**What to do:**
Could you copy every line from the material below in which "value" appears?
====== Supplied records
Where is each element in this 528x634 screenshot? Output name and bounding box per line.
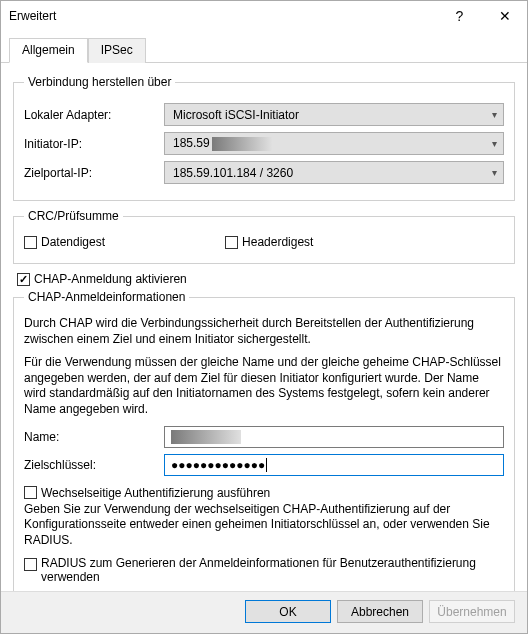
chap-desc-1: Durch CHAP wird die Verbindungssicherhei… — [24, 316, 504, 347]
ok-button[interactable]: OK — [245, 600, 331, 623]
chap-secret-value: ●●●●●●●●●●●●● — [171, 458, 265, 472]
close-button[interactable]: ✕ — [482, 1, 527, 31]
group-crc: CRC/Prüfsumme Datendigest Headerdigest — [13, 209, 515, 264]
tab-strip: Allgemein IPSec — [1, 31, 527, 63]
mutual-auth-desc: Geben Sie zur Verwendung der wechselseit… — [24, 502, 504, 549]
dialog-footer: OK Abbrechen Übernehmen — [1, 591, 527, 633]
group-connection: Verbindung herstellen über Lokaler Adapt… — [13, 75, 515, 201]
group-chap-info: CHAP-Anmeldeinformationen Durch CHAP wir… — [13, 290, 515, 591]
cancel-button[interactable]: Abbrechen — [337, 600, 423, 623]
chap-enable-checkbox[interactable]: CHAP-Anmeldung aktivieren — [17, 272, 515, 286]
help-button[interactable]: ? — [437, 1, 482, 31]
target-portal-ip-value: 185.59.101.184 / 3260 — [173, 166, 293, 180]
chap-secret-label: Zielschlüssel: — [24, 458, 164, 472]
checkbox-icon — [24, 486, 37, 499]
checkbox-icon — [24, 236, 37, 249]
chevron-down-icon: ▾ — [492, 138, 497, 149]
initiator-ip-combo[interactable]: 185.59 ▾ — [164, 132, 504, 155]
target-portal-ip-label: Zielportal-IP: — [24, 166, 164, 180]
tab-ipsec[interactable]: IPSec — [88, 38, 146, 63]
dialog-body: Verbindung herstellen über Lokaler Adapt… — [1, 63, 527, 591]
chap-name-label: Name: — [24, 430, 164, 444]
header-digest-checkbox[interactable]: Headerdigest — [225, 235, 313, 249]
radius-generate-checkbox[interactable]: RADIUS zum Generieren der Anmeldeinforma… — [24, 556, 504, 584]
apply-button: Übernehmen — [429, 600, 515, 623]
mutual-auth-checkbox[interactable]: Wechselseitige Authentifizierung ausführ… — [24, 486, 504, 500]
local-adapter-combo[interactable]: Microsoft iSCSI-Initiator ▾ — [164, 103, 504, 126]
group-connection-legend: Verbindung herstellen über — [24, 75, 175, 89]
data-digest-checkbox[interactable]: Datendigest — [24, 235, 105, 249]
chap-name-input[interactable] — [164, 426, 504, 448]
checkbox-icon — [24, 558, 37, 571]
tab-general[interactable]: Allgemein — [9, 38, 88, 63]
chevron-down-icon: ▾ — [492, 109, 497, 120]
chap-name-value — [171, 430, 241, 444]
chap-desc-2: Für die Verwendung müssen der gleiche Na… — [24, 355, 504, 417]
local-adapter-value: Microsoft iSCSI-Initiator — [173, 108, 299, 122]
dialog-window: Erweitert ? ✕ Allgemein IPSec Verbindung… — [0, 0, 528, 634]
chevron-down-icon: ▾ — [492, 167, 497, 178]
checkbox-icon — [225, 236, 238, 249]
initiator-ip-label: Initiator-IP: — [24, 137, 164, 151]
target-portal-ip-combo[interactable]: 185.59.101.184 / 3260 ▾ — [164, 161, 504, 184]
window-title: Erweitert — [9, 9, 437, 23]
chap-secret-input[interactable]: ●●●●●●●●●●●●● — [164, 454, 504, 476]
group-chap-info-legend: CHAP-Anmeldeinformationen — [24, 290, 189, 304]
titlebar: Erweitert ? ✕ — [1, 1, 527, 31]
checkbox-checked-icon — [17, 273, 30, 286]
group-crc-legend: CRC/Prüfsumme — [24, 209, 123, 223]
initiator-ip-value: 185.59 — [173, 136, 272, 151]
text-caret — [266, 458, 267, 472]
local-adapter-label: Lokaler Adapter: — [24, 108, 164, 122]
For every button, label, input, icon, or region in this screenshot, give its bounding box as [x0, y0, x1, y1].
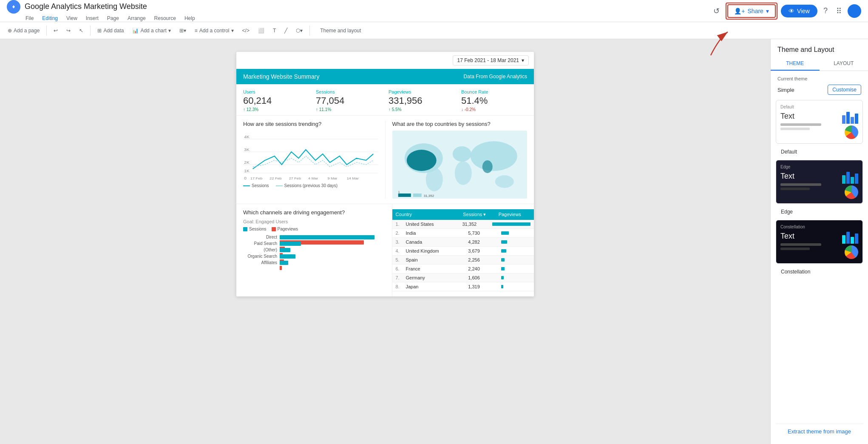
- add-page-label: Add a page: [14, 28, 40, 34]
- scorecards-button[interactable]: ⊞▾: [176, 26, 190, 35]
- td-pv-1: [492, 222, 530, 226]
- bar-label-organic: Organic Search: [243, 254, 277, 259]
- menu-resource[interactable]: Resource: [154, 14, 176, 22]
- add-control-icon: ≡: [195, 28, 198, 34]
- td-num-2: 2.: [396, 231, 403, 236]
- theme-default-row: Text: [780, 112, 858, 139]
- topbar-app-row: Google Analytics Marketing Website: [7, 0, 711, 14]
- tab-theme[interactable]: THEME: [771, 57, 820, 71]
- map-chart: What are the top countries by sessions?: [392, 121, 528, 199]
- theme-edge-header: Edge: [780, 165, 858, 169]
- td-country-7: Germany: [406, 275, 465, 280]
- theme-constellation-row: Text: [780, 232, 858, 259]
- right-panel: Theme and Layout THEME LAYOUT Current th…: [770, 39, 868, 444]
- bar-label-direct: Direct: [243, 235, 277, 239]
- metric-bounce: Bounce Rate 51.4% ↓ -0.2%: [461, 89, 527, 112]
- line-chart-area: 4K 3K 2K 1K 0 17 Feb 22 Feb: [243, 131, 378, 182]
- metric-pageviews: Pageviews 331,956 ↑ 5.5%: [389, 89, 454, 112]
- table-row: 3. Canada 4,282: [392, 238, 534, 247]
- app-logo: [7, 0, 20, 14]
- theme-edge-text: Text: [780, 172, 839, 192]
- banner-subtitle: Data From Google Analytics: [464, 74, 527, 80]
- theme-card-edge[interactable]: Edge Text: [776, 160, 863, 204]
- add-control-button[interactable]: ≡ Add a control ▾: [191, 26, 237, 35]
- svg-text:0: 0: [244, 176, 247, 180]
- date-bar: 17 Feb 2021 - 18 Mar 2021 ▾: [236, 52, 534, 69]
- canvas-area[interactable]: 17 Feb 2021 - 18 Mar 2021 ▾ Marketing We…: [0, 39, 770, 444]
- share-label: Share: [748, 8, 763, 14]
- theme-default-lines: [780, 123, 839, 130]
- svg-text:31,352: 31,352: [423, 194, 434, 198]
- line-button[interactable]: ╱: [281, 26, 291, 35]
- sessions-trend-chart: How are site sessions trending? 4K 3K 2K: [243, 121, 386, 199]
- add-page-button[interactable]: ⊕ Add a page: [4, 26, 43, 35]
- customise-button[interactable]: Customise: [828, 85, 861, 95]
- svg-text:1: 1: [398, 191, 400, 194]
- theme-card-constellation[interactable]: Constellation Text: [776, 220, 863, 264]
- code-button[interactable]: </>: [239, 26, 253, 35]
- toolbar: ⊕ Add a page ↩ ↪ ↖ ⊞ Add data 📊 Add a ch…: [0, 22, 868, 39]
- svg-point-23: [470, 141, 517, 171]
- menu-help[interactable]: Help: [184, 14, 195, 22]
- td-sessions-3: 4,282: [468, 239, 497, 245]
- date-picker[interactable]: 17 Feb 2021 - 18 Mar 2021 ▾: [453, 55, 529, 65]
- theme-edge-label: Edge: [776, 207, 863, 216]
- td-pv-2: [501, 231, 530, 235]
- extract-theme-button[interactable]: Extract theme from image: [776, 424, 863, 439]
- td-pv-4: [501, 249, 530, 253]
- select-tool[interactable]: ↖: [76, 26, 87, 35]
- avatar[interactable]: [848, 4, 861, 18]
- metric-sessions-value: 77,054: [316, 95, 382, 106]
- undo-button[interactable]: ↩: [50, 26, 61, 35]
- image-button[interactable]: ⬜: [255, 26, 268, 35]
- metric-users-label: Users: [243, 89, 309, 94]
- banner-title: Marketing Website Summary: [243, 73, 319, 80]
- help-button[interactable]: ?: [821, 4, 830, 18]
- svg-point-20: [425, 168, 443, 191]
- menu-view[interactable]: View: [66, 14, 77, 22]
- shapes-button[interactable]: ⬡▾: [292, 26, 306, 35]
- metric-sessions-change: ↑ 11.1%: [316, 107, 382, 112]
- svg-text:2K: 2K: [244, 160, 250, 165]
- theme-constellation-title: Text: [780, 232, 839, 241]
- text-button[interactable]: T: [269, 26, 279, 35]
- channels-subtitle: Goal: Engaged Users: [243, 219, 385, 224]
- menu-file[interactable]: File: [26, 14, 34, 22]
- menu-insert[interactable]: Insert: [86, 14, 99, 22]
- svg-point-24: [495, 175, 513, 188]
- td-pv-6: [501, 267, 530, 270]
- redo-button[interactable]: ↪: [63, 26, 74, 35]
- theme-constellation-lines: [780, 243, 839, 250]
- table-row: 8. Japan 1,319: [392, 282, 534, 291]
- td-sessions-1: 31,352: [462, 222, 489, 227]
- add-chart-button[interactable]: 📊 Add a chart ▾: [129, 26, 174, 35]
- td-pv-3: [501, 240, 530, 244]
- theme-layout-button[interactable]: Theme and layout: [317, 26, 364, 35]
- tab-layout[interactable]: LAYOUT: [820, 57, 868, 71]
- td-country-3: Canada: [406, 239, 465, 245]
- share-button[interactable]: 👤+ Share ▾: [727, 4, 776, 18]
- bar-row-affiliates: Affiliates: [243, 260, 385, 265]
- line-chart-legend: Sessions Sessions (previous 30 days): [243, 183, 378, 188]
- theme-constellation-header: Constellation: [780, 225, 858, 229]
- theme-edge-charts: [842, 172, 858, 199]
- grid-button[interactable]: ⠿: [834, 4, 844, 18]
- menu-arrange[interactable]: Arrange: [128, 14, 146, 22]
- metric-users-value: 60,214: [243, 95, 309, 106]
- metric-sessions-label: Sessions: [316, 89, 382, 94]
- current-theme-name: Simple: [777, 87, 794, 93]
- charts-row: How are site sessions trending? 4K 3K 2K: [236, 116, 534, 204]
- theme-card-default[interactable]: Default Text: [776, 100, 863, 144]
- menu-page[interactable]: Page: [107, 14, 119, 22]
- td-num-5: 5.: [396, 257, 403, 262]
- view-button[interactable]: 👁 View: [781, 5, 817, 17]
- menu-editing[interactable]: Editing: [42, 14, 58, 22]
- refresh-button[interactable]: ↺: [711, 4, 722, 18]
- add-page-icon: ⊕: [8, 28, 12, 34]
- svg-point-25: [482, 160, 492, 173]
- add-data-button[interactable]: ⊞ Add data: [94, 26, 127, 35]
- share-dropdown-icon: ▾: [766, 8, 769, 14]
- metric-users-change: ↑ 12.3%: [243, 107, 309, 112]
- td-num-3: 3.: [396, 239, 403, 245]
- metrics-row: Users 60,214 ↑ 12.3% Sessions 77,054 ↑ 1…: [236, 84, 534, 116]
============
**Answer section:**
chap-secret-value: ●●●●●●●●●●●●● — [171, 458, 265, 472]
target-portal-ip-value: 185.59.101.184 / 3260 — [173, 166, 293, 180]
chap-name-value — [171, 430, 241, 444]
local-adapter-value: Microsoft iSCSI-Initiator — [173, 108, 299, 122]
initiator-ip-value: 185.59 — [173, 136, 272, 151]
- metric-sessions-value: 77,054: [316, 95, 382, 106]
- metric-users-value: 60,214: [243, 95, 309, 106]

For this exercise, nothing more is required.